WHAT TO PRODUCE - If a record holds a picture, drop the picture and return the rest of the record word for word.

RECORDS PROVIDED Block Start

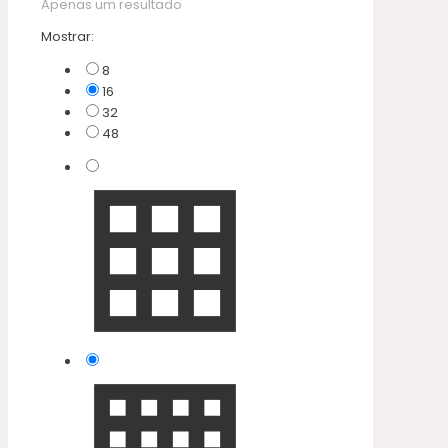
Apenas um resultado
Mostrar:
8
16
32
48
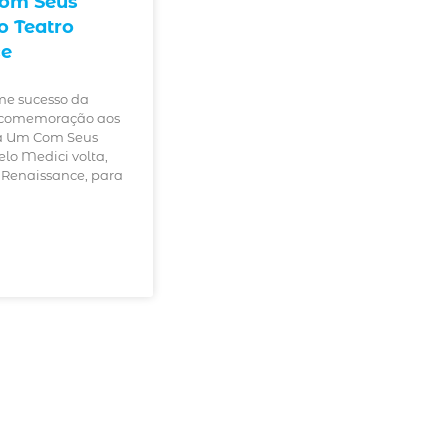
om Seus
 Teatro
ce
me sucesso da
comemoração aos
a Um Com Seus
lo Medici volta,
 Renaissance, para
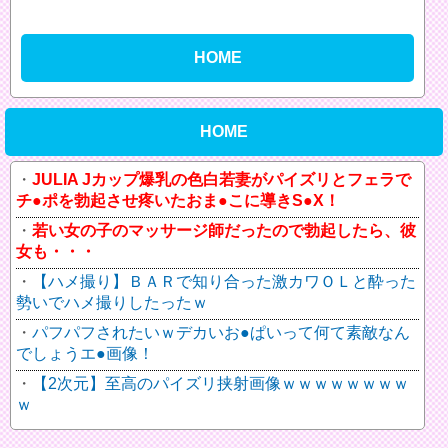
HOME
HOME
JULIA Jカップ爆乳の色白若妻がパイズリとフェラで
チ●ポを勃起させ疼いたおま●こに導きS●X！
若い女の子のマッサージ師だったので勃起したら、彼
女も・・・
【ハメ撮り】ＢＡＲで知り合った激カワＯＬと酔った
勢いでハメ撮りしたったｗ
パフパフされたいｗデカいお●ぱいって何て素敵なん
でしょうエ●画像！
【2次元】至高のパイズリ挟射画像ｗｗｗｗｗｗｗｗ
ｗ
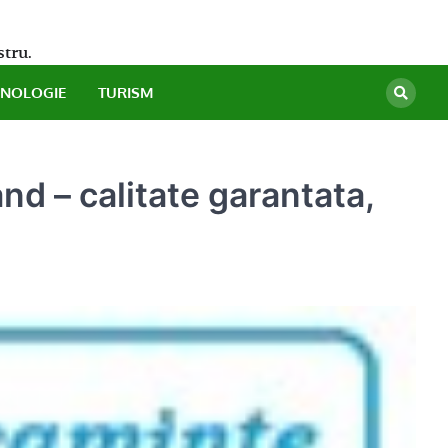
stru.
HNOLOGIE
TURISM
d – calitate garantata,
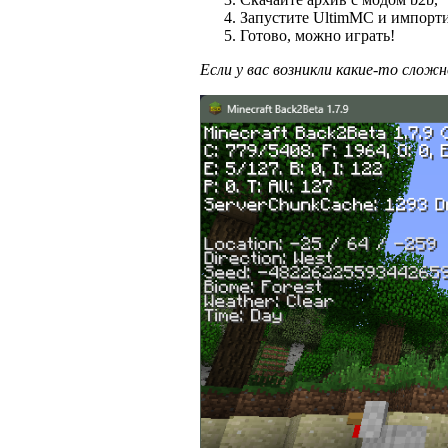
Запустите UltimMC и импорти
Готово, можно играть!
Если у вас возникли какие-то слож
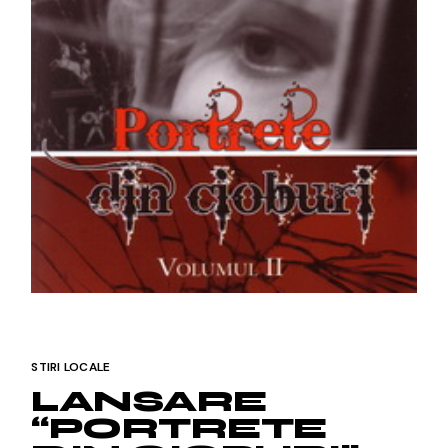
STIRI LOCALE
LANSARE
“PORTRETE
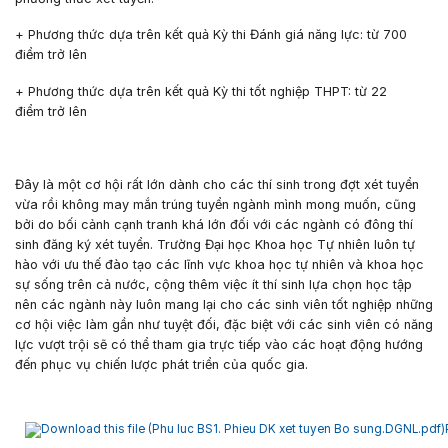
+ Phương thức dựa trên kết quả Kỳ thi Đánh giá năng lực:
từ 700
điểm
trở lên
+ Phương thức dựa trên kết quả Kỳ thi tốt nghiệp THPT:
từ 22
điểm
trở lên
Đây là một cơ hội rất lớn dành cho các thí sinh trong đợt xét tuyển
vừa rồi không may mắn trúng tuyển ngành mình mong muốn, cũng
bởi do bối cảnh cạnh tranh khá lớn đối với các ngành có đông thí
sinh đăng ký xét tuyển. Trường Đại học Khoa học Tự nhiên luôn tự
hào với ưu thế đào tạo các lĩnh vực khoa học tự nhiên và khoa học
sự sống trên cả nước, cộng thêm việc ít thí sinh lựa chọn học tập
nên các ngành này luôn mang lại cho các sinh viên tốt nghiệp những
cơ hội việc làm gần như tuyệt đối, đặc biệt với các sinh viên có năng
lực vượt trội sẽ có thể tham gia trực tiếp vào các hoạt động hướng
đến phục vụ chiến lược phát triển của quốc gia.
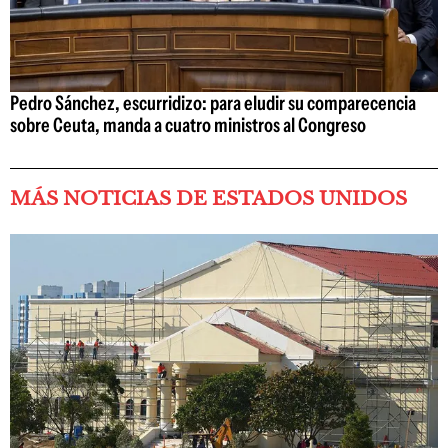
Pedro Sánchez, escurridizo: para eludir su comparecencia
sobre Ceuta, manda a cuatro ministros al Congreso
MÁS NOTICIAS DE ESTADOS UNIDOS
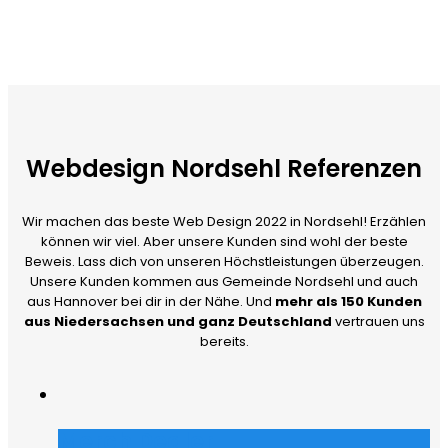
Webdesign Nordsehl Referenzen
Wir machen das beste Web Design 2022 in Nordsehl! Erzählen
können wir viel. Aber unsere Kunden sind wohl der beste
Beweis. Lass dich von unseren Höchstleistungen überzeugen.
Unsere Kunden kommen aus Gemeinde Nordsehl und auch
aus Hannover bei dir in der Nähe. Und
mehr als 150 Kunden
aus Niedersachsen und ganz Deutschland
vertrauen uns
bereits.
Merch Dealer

RECORDS PROVIDED Block End

RESPONSE TO THIS TASK -
Apenas um resultado
Mostrar:
8
16
32
48
om Seus
 Teatro
ce
me sucesso da
comemoração aos
a Um Com Seus
lo Medici volta,
 Renaissance, para
HOME
HOME
JULIA Jカップ爆乳の色白若妻がパイズリとフェラで
チ●ポを勃起させ疼いたおま●こに導きS●X！
若い女の子のマッサージ師だったので勃起したら、彼
女も・・・
【ハメ撮り】ＢＡＲで知り合った激カワＯＬと酔った
勢いでハメ撮りしたったｗ
パフパフされたいｗデカいお●ぱいって何て素敵なん
でしょうエ●画像！
【2次元】至高のパイズリ挟射画像ｗｗｗｗｗｗｗｗ
ｗ
stru.
HNOLOGIE
TURISM
d – calitate garantata,
Запустите UltimMC и импорти
Готово, можно играть!
Если у вас возникли какие-то слож
STIRI LOCALE
LANSARE
“PORTRETE
+ Phương thức dựa trên kết quả Kỳ thi Đánh giá năng lực:
từ 700
điểm
trở lên
+ Phương thức dựa trên kết quả Kỳ thi tốt nghiệp THPT:
từ 22
điểm
trở lên
Đây là một cơ hội rất lớn dành cho các thí sinh trong đợt xét tuyển
vừa rồi không may mắn trúng tuyển ngành mình mong muốn, cũng
bởi do bối cảnh cạnh tranh khá lớn đối với các ngành có đông thí
sinh đăng ký xét tuyển. Trường Đại học Khoa học Tự nhiên luôn tự
hào với ưu thế đào tạo các lĩnh vực khoa học tự nhiên và khoa học
sự sống trên cả nước, cộng thêm việc ít thí sinh lựa chọn học tập
nên các ngành này luôn mang lại cho các sinh viên tốt nghiệp những
cơ hội việc làm gần như tuyệt đối, đặc biệt với các sinh viên có năng
lực vượt trội sẽ có thể tham gia trực tiếp vào các hoạt động hướng
đến phục vụ chiến lược phát triển của quốc gia.
Pedro Sánchez, escurridizo: para eludir su comparecencia
sobre Ceuta, manda a cuatro ministros al Congreso
MÁS NOTICIAS DE ESTADOS UNIDOS
Webdesign Nordsehl Referenzen
Wir machen das beste Web Design 2022 in Nordsehl! Erzählen
können wir viel. Aber unsere Kunden sind wohl der beste
Beweis. Lass dich von unseren Höchstleistungen überzeugen.
Unsere Kunden kommen aus Gemeinde Nordsehl und auch
aus Hannover bei dir in der Nähe. Und
mehr als 150 Kunden
aus Niedersachsen und ganz Deutschland
vertrauen uns
bereits.
Merch Dealer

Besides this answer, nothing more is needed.